WHISTLING SHADE |
Four Hawks
by Mary Kay RummelThe four black hawks circling above the freeway at twilight must be the four lost brothers of that girl who's walking across the stacked fields carrying her father's ring bunched up in a handkerchief, a wooden stool, a loaf of bread, and a beaker of water in case she gets thirsty. But it's so hard to keep an eye on her as she stumbles across fallow fields and overgrown forests with her hands full of household objects that even her brothers have lost sight of her. They beat their wings and call out their hoarse signal-cry, "kri-i, kri-i." Perhaps they're saying, "sister, sister" in their dark syllables.
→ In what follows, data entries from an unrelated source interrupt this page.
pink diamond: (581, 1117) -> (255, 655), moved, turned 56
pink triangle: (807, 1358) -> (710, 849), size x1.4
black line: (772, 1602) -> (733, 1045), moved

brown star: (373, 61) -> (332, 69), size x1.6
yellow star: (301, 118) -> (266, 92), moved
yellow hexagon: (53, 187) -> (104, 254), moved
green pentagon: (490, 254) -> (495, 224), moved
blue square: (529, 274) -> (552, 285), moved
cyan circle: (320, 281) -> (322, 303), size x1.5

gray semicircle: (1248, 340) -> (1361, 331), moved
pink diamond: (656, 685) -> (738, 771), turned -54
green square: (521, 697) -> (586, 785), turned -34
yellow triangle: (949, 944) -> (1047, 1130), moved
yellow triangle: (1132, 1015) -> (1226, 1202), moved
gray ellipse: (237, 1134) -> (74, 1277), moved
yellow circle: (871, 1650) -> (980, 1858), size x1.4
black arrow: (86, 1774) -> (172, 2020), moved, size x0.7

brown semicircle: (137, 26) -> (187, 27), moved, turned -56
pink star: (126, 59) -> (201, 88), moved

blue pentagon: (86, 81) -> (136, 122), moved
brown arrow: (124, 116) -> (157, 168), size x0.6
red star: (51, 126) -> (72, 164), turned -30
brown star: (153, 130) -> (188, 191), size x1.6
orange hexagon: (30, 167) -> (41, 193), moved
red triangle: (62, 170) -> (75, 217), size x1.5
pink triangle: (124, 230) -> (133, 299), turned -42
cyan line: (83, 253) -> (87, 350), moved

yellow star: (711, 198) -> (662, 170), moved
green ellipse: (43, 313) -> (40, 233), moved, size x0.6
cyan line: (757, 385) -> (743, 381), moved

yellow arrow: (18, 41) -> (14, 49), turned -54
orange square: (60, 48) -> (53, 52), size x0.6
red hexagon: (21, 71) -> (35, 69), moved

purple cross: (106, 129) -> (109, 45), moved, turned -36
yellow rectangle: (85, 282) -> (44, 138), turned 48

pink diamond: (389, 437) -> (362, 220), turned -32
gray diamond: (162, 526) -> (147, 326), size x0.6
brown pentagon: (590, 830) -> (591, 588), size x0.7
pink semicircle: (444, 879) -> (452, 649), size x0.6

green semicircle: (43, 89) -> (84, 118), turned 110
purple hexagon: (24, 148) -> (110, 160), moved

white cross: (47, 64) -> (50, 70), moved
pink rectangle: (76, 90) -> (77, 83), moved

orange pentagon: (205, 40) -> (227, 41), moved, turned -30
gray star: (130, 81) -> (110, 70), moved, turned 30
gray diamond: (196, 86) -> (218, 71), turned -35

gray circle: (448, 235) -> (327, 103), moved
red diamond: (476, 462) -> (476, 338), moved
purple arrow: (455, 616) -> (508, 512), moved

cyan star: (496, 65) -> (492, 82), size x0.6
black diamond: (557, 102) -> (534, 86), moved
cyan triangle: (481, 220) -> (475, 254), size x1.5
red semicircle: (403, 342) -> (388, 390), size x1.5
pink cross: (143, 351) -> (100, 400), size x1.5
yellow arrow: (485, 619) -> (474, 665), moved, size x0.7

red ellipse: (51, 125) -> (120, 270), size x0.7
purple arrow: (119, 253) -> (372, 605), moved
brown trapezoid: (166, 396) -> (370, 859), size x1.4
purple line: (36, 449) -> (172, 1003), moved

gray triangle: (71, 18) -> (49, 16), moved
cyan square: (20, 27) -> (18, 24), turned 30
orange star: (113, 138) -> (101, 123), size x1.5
Or perhaps like real hawks this is their favorite hunting hour when the rabbits and rodents come out to browse in the rustling weeds and bits of violet cloud break away and drift over the river. They balance right above us. We crane our necks to watch them and the sky sucks us into a place so high we forget who we are and what century and what country and what village we belong to and what our names are and what this longing is that seems to swallow all other longings. Then the oldest brother breaks the circle and heads east with the others in his wake. If they've spotted her, or a distant tree branch, or the twitching of a shadow has given them a lead, we'll never know. In seconds we can see black dots spinning over the St. Croix River into Wisconsin pines and we wonder if by now their sister has reached the end of the world and entered the cavern where the hawk brothers sleep and if she'll have time to drink a sip of wine from each of the four beakers and slip her father's ring into the last. And in which country has she left her cumbersome stool, and where has she waylaid her own beaker? And why, when the four hawks cleave through the evening sky and disappear, does the air seem to fill and throb with the light of their leave taking, as if it were us they were leaving behind?